Web architecture depends on applications having a shared understanding of the messages exchanged between agents (for example, clients, servers, and intermediaries) and a shared expectation of how the payload of a message -- a representation -- will be interpreted by the recipient. The Web architecture uses representation metadata, when supported by the communication protocol, to indicate the sender's intentions to the recipient. In particular, dispatching and security-related decisions regarding the processing of a message are often based on values provided in representation metadata fields, such as the "Content-Type" field of HTTP and MIME. In this finding, we review the architectural design choice that metadata provided by a sender be authoritative. We also examine why recipient behavior that misrepresents information provided by the sender can be harmful if it is done without consent from the user. Finally, we consider how specification authors should incorporate these points into their work.

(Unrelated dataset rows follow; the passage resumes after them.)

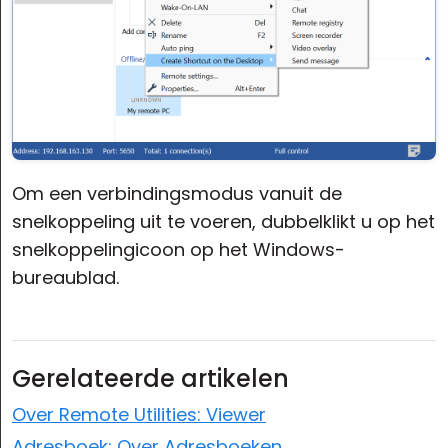
Om een verbindingsmodus vanuit de
snelkoppeling uit te voeren, dubbelklikt u op het
snelkoppelingicoon op het Windows-
bureaublad.
Gerelateerde artikelen
Over Remote Utilities: Viewer
Adresboek: Over Adresboeken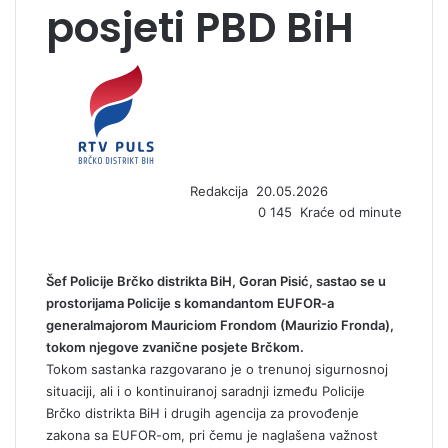
posjeti PBD BiH
S
e
n
d
a
n
Redakcija
20.05.2026
e
0
145
Kraće od minute
m
a
i
l
Šef Policije Brčko distrikta BiH, Goran Pisić, sastao se u
prostorijama Policije s komandantom EUFOR-a
generalmajorom Mauriciom Frondom (Maurizio Fronda),
tokom njegove zvanične posjete Brčkom.
Tokom sastanka razgovarano je o trenunoj sigurnosnoj
situaciji, ali i o kontinuiranoj saradnji između Policije
Brčko distrikta BiH i drugih agencija za provođenje
zakona sa EUFOR-om, pri čemu je naglašena važnost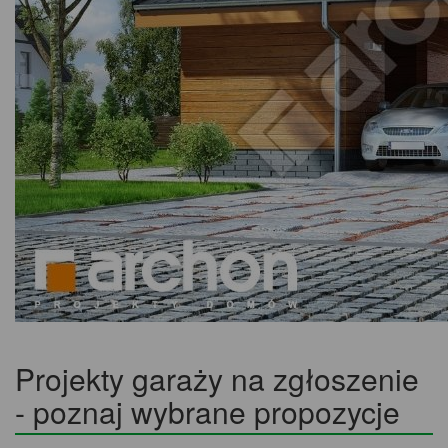
Projekty garaży na zgłoszenie
- poznaj wybrane propozycje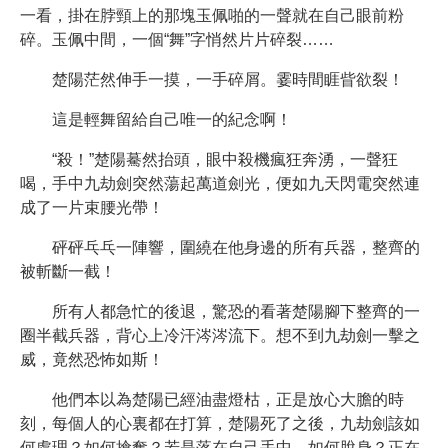
一看，掛在脖頸上的那塊玉佩啪的一聲就在自己眼前粉
碎。玉佩中間，一個“舞”字悄然片片碎裂……
楚陽茫然伸手一摸，一手碎屑。霎時間睚眥欲裂！
這是輕舞留給自己唯一的紀念啊！
“殺！”楚陽驀然抬頭，眼中殺機瘋狂奔湧，一聲狂
喝，手中九劫劍突然蕩起萬道劍光，便如九天閃電突然連
成了一片束腰光帶！
砰砰乓乓一陣響，圍繞在他身邊的所有兵器，整齊的
被斬斷一截！
所有人都急忙的後退，驚恐的看著楚陽腳下整齊的一
圈半截兵器，背心上冷汗涔涔流下。想不到九劫劍一擊之
威，竟然恐怖如斯！
他們本以為楚陽已經油盡燈枯，正是放心大膽的時
刻，每個人的心裏都在打算，楚陽死了之後，九劫劍該如
何處理？如何搶奪？若是落在自己手中，如何脫身？正在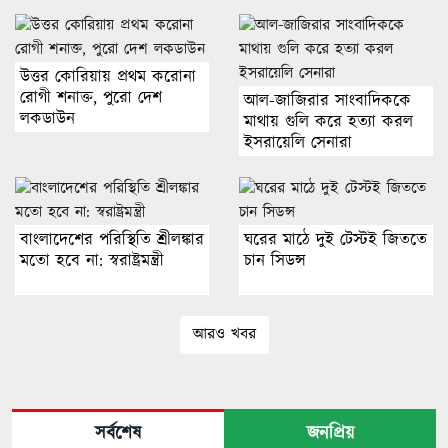
উত্তর কোরিয়ায় প্রথম করোনা
রোগী শনাক্ত, পুরো দেশ
আল-জাজিরার সাংবাদিককে
লকডাউন
মাথায় গুলি করে হত্যা করল
ইসরায়েলি সেনারা
বাংলাদেশের পরিস্থিতি শ্রীলঙ্কার
ঘরের মাঠে দুই টেস্টই জিততে
মতো হবে না: স্বরাষ্ট্রমন্ত্রী
চান সিডন্স
আরও খবর
সর্বশেষ
জনপ্রিয়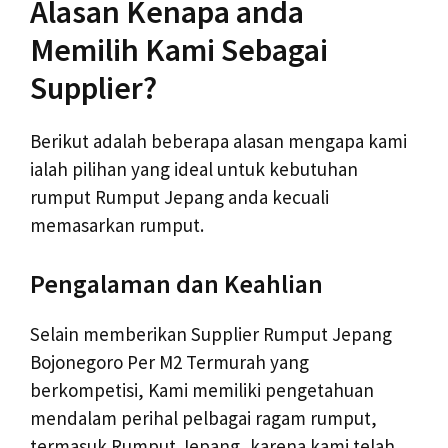
Alasan Kenapa anda
Memilih Kami Sebagai
Supplier?
Berikut adalah beberapa alasan mengapa kami
ialah pilihan yang ideal untuk kebutuhan
rumput Rumput Jepang anda kecuali
memasarkan rumput.
Pengalaman dan Keahlian
Selain memberikan Supplier Rumput Jepang
Bojonegoro Per M2 Termurah yang
berkompetisi, Kami memiliki pengetahuan
mendalam perihal pelbagai ragam rumput,
termasuk Rumput Jepang, karena kami telah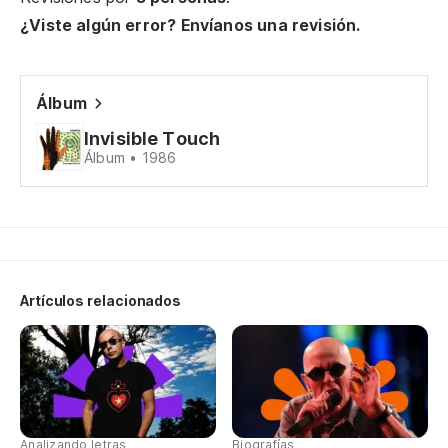
¿Viste algún error? Envíanos una revisión.
Pu
Te
Álbum
I 
Invisible Touch
Álbum • 1986
Cu
Pe
I 
Artículos relacionados
Ca
To
Analizando letras
Biografías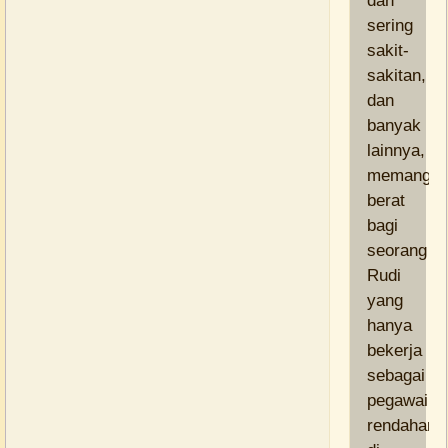
dan
sering
sakit-
sakitan,
dan
banyak
lainnya,
memang
berat
bagi
seorang
Rudi
yang
hanya
bekerja
sebagai
pegawai
rendahan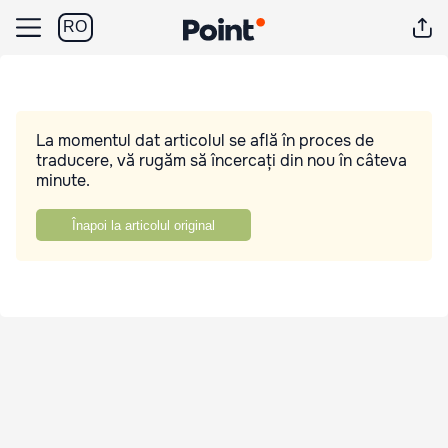
RO
La momentul dat articolul se află în proces de
traducere, vă rugăm să încercați din nou în câteva
minute.
Înapoi la articolul original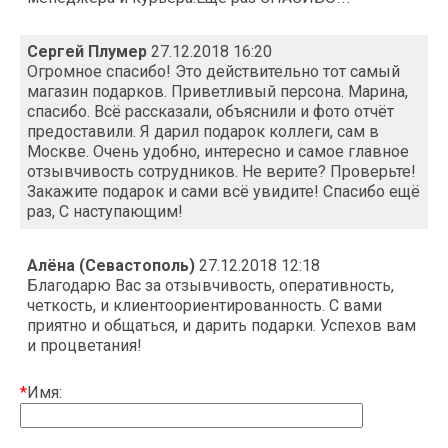
Сергей Плумер
27.12.2018 16:20
Огромное спасибо! Это действительно тот самый
магазин подарков. Приветливый персона. Марина,
спасибо. Всё рассказали, объяснили и фото отчёт
предоставили. Я дарил подарок коллеги, сам в
Москве. Очень удобно, интересно и самое главное
отзывчивость сотрудников. Не верите? Проверьте!
Закажите подарок и сами всё увидите! Спасибо ещё
раз, С наступающим!
Алёна (Севастополь)
27.12.2018 12:18
Благодарю Вас за отзывчивость, оперативность,
четкость, и клиентоориентированность. С вами
приятно и общаться, и дарить подарки. Успехов вам
и процветания!
*
Имя:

This document has been developed for discussion by the W3C Technical Architecture Group. This finding addresses issue contentTypeOverride-24 and partly addresses issue errorHandling-20. The TAG finding "Internet Media Type registration, consistency of use" also includes material related to this issue.
At their 23 February 2004 teleconference, the TAG approved this finding. Publication of this finding does not imply endorsement by the W3C Membership. This is a draft document and may be updated, replaced or obsoleted by other documents at any time.
Additional TAG findings, both approved and in draft state, may also be available. The TAG expects to incorporate this and other findings into a Web Architecture Document that will be published according to the process of the W3C Recommendation Track.
The terms MUST, SHOULD, and SHOULD NOT are used in this document in accordance with [RFC2119].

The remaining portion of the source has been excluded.